Passo ogni giorno davanti a una edicola nel mio percorso per il lavoro e tutti i giorni mi fermo a leggere rapidamente le notizie in evidenza sulla locandina affissa all’esterno, all’inizio di febbraio mi colpisce un titolo che interrompe la sequela dei soliti noti sull’andamento dei contagi: alcuni licei, tra i più prestigiosi della città, sono occupati: “occupazione”, da tanto non sentivo più questa parola legata alla parola “scuola”.

E poi la notizia “mi entra in casa”: “Mamma, stanno programmando di occupare la scuola!”, mi dice mio figlio diciottenne, Enrico. E allora la f accenda comincia a incuriosirmi, certo perché mi interessa capire il suo atteggiamento in questa particolare e inedita situazione per lui, ma soprattutto perché è così “strana”, direi “fuori luogo” nell’attuale contingenza in cui gli edifici pubblici son o stati per lo più limitati e oltremodo “normati” e sorvegliati negli accessi, che immaginare frotte di ragazzi entrarvi e “occuparli” mi pare una fantasia, un’assurdità, infattibile insomma!
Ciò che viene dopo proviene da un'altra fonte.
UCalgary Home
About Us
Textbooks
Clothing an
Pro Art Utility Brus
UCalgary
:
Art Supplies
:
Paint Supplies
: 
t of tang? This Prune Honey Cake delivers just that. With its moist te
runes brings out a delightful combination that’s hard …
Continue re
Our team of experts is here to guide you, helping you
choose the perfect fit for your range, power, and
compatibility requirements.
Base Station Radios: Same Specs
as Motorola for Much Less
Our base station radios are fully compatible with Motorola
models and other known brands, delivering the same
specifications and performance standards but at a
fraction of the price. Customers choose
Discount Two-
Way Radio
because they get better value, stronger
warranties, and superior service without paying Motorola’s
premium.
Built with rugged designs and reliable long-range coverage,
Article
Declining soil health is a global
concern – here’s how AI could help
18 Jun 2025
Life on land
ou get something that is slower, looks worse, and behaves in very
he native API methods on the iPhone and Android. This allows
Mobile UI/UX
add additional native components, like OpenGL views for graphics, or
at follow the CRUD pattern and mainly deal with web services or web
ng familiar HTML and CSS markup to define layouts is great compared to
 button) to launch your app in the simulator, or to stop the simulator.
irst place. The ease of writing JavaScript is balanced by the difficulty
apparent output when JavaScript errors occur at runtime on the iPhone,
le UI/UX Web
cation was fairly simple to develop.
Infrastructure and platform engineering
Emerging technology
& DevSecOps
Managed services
Ecco: non mi chiedo nemmeno l’obiettivo di una simile iniziativa, la domanda più ovvia, quella che cerca di capire i fenomeni sociali è ormai inadeguata, i “perché” non ce li poniamo più! Mi dico semplicemente: ragazzate! Non lo faranno! E invece lo fanno, occupano palestre e aule magne! Con l’occupazione del liceo artistico Cottini scopro che sono tanti i licei e le scuole superiori “occupate” qui a Torino, in quei giorni erano sei! Seguo le notizie sul web e sui giornali: si parla di rivolta contro i progetti di alternanza scuola/lavoro e si fa riferimento alla tragica morte dello studente di Udine citato anche nel discorso di insediamento di Mattarella; ci si appella all’insensatezza del ripristino della “seconda prova scritta” all’esame di Stato, ipotesi contro cui si pronuncia anche il Consiglio Superiore della Pubblica Istruzione; si va avanti una settimana, settimana nel corso della quale si muovono anche i vertici regionali per incontrare
gli studenti e lo stesso Ministro Bianchi vede delegazioni delle consulte studentesche.
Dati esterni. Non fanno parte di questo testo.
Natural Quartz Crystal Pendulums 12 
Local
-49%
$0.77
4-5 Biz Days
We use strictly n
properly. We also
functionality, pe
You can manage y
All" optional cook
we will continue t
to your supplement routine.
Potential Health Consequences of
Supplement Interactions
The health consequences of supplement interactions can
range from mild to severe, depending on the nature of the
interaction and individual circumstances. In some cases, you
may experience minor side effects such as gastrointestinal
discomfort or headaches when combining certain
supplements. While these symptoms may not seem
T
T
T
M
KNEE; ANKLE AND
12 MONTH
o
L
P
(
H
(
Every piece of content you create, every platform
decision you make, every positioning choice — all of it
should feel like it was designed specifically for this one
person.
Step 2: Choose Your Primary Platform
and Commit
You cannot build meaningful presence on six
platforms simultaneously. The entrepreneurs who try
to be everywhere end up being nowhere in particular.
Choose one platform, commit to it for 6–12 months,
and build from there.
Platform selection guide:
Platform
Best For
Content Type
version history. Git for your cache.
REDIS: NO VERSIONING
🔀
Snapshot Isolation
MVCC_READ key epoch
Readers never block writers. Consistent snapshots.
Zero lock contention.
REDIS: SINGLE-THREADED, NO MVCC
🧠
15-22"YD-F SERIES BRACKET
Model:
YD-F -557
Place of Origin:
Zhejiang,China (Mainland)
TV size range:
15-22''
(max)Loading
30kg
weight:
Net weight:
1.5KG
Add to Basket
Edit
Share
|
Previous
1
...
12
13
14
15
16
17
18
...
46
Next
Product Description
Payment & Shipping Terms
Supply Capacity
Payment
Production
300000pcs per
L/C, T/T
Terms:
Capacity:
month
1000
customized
Questa è la “narrazione” dall’alto della vicenda, narrazione nota ormai anche nei risultati importanti o irrilevanti che siano. Io vorrei portare all’attenzione di chi legge la narrazione fatta della stessa vicenda da uno studente che l’occupazione l’ha vissuta da protagonista. Ecco quello che Lorenzo, così si chiama il “narratore” in prima persona, mi ha voluto raccontare.

Avevo sentito la notizia della morte dello studente di Udine ma non mi ero soffermato molto, certo ne ero rimasto addolorato ma sembrava che non mi riguardasse: l’alternanza Scuola/Lavoro nella mia scuola, il liceo Cottini, è “ben fatta”, non abbiamo problemi di sfruttamento di manodopera o di sicurezza! Anche l’idea della seconda prova non mi spaventava molto: dopotutto, così come viene prospettata, non dovrebbe costituire un grosso problema: i nostri prof. sanno cosa possiamo fare e dove possiamo arrivare!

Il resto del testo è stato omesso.